FinVolution, LexinFintech and other Chinese fintechs see emerging markets as key growth drivers, despite delinquency rates of 13-14% and weak local credit data.
Photo from Jiemian News
by HE Liuying
With growth at home slowing, Chinese online lenders are targeting Indonesia and Mexico, where weak banking coverage fuels demand for small loans. The appeal of lighter regulation abroad is strong, but so are the risks of default.
Firms such as FinVolution Group(NYSE: FINV), LexinFintech Holdings (NASDAQ: LX), Du Xiaoman Financial and Yiren Digital (NYSE: YRD) are building local brands to tap these markets. Du Xiaoman has begun hiring in Mexico, while FinVolution runs AdaKami in Indonesia and JuanHand in the Philippines under local licenses.
Indonesia, with 271 million people, and Mexico, with 128 million, have become key entry points. Both have low credit-card penetration, leaving room for digital lenders, while Mexico's relatively high income levels and proximity to the U.S. draw cross-border borrowers.

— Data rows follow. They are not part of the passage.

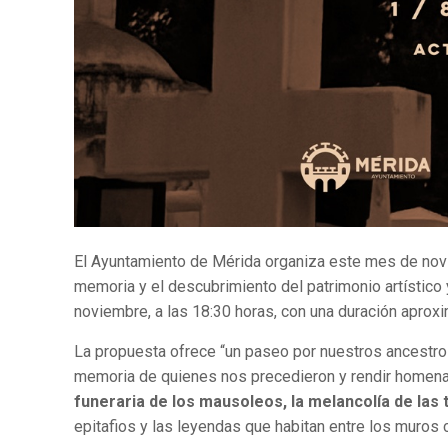
El Ayuntamiento de Mérida organiza este mes de noviem
memoria y el descubrimiento del patrimonio artístico 
noviembre, a las 18:30 horas, con una duración aprox
La propuesta ofrece “un paseo por nuestros ancestros,
memoria de quienes nos precedieron y rendir homenaje 
funeraria de los mausoleos, la melancolía de la
epitafios y las leyendas que habitan entre los muros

Returns are high. Indonesia caps rates on short-term consumer loans of up to six months at 0.3% a day, or about 110% a year, while Mexico sets no clear limit. Industry insiders say Chinese firms often lend at or near the ceiling.
Losses are also steep, with 90-day delinquency rates in Indonesia and Mexico at 13-14% compared with 2-3% in China. Insiders say limited credit and identity data force lenders to charge higher rates, though defaults are easing as more data becomes available.
Chinese lenders say their edge is digital speed. Local bank loans can take hours, while Chinese systems approve in minutes. Customer acquisition costs average US$70–200, but big-data scoring and automated risk controls developed in China's competitive market help them scale faster than local rivals.
The strategy is starting to show in results. FinVolution logged 3.2 billion yuan (about US$4.5 billion) in overseas transactions in Q2 2025, up 39% year on year, with offshore revenue rising 41.5% to account for over one-fifth of the total. LexinFintech cut overseas acquisition costs by nearly 20% in Q1, while Jiayin Group tripled loan volume in Indonesia.
Ambitions are widening. FinVolution gained a non-bank finance license in Pakistan in 2024 and a buy-now-pay-later permit this June, while Yiren Digital is exploring North America and the Middle East. Jiayin and LexinFintech have also pledged further overseas expansion, and Yiren expects more than 10% of revenue abroad by 2026.
China's overseas leading push has come in two waves. The first, in 2018–2019, came after Beijing shut down the peer-to-peer lending boom that had ensnared millions of investors. The second began in 2024 as domestic growth slowed and regulators tightened rules on loan facilitation, China's co-lending model with banks.
SU Xiaorui, a researcher of Susquehanna, said the push into emerging markets is set to continue, but noted that the era of loose lending is over and firms now face the tougher task of building sustainable businesses.